§ Your goal:
Find the string "Velikost" in the records and copy each line where it occurs.

[Extracted page text data]
○ ○ ○
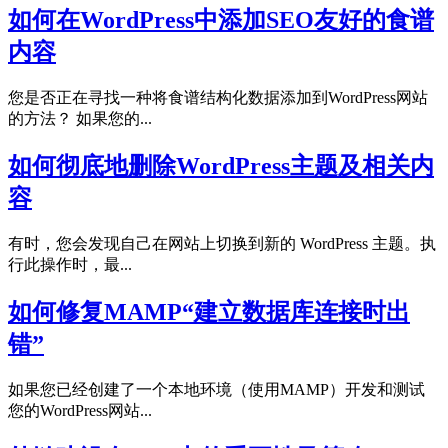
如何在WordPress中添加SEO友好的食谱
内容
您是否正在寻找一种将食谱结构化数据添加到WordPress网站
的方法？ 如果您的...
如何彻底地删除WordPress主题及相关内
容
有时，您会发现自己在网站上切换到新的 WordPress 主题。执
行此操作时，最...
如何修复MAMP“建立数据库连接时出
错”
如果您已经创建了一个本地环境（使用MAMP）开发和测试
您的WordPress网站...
○ ○ ○
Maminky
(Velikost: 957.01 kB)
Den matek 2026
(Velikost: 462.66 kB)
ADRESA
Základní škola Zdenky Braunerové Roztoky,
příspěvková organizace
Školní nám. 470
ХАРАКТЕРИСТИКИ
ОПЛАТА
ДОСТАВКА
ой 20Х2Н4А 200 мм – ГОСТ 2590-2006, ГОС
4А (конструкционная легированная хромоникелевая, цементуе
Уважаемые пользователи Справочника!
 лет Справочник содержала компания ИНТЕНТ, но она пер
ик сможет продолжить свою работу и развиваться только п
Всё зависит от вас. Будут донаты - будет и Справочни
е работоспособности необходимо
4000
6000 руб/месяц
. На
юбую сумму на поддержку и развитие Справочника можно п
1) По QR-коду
○ ○ ○
§ Solution to the exercise:
(Velikost: 957.01 kB)
(Velikost: 462.66 kB)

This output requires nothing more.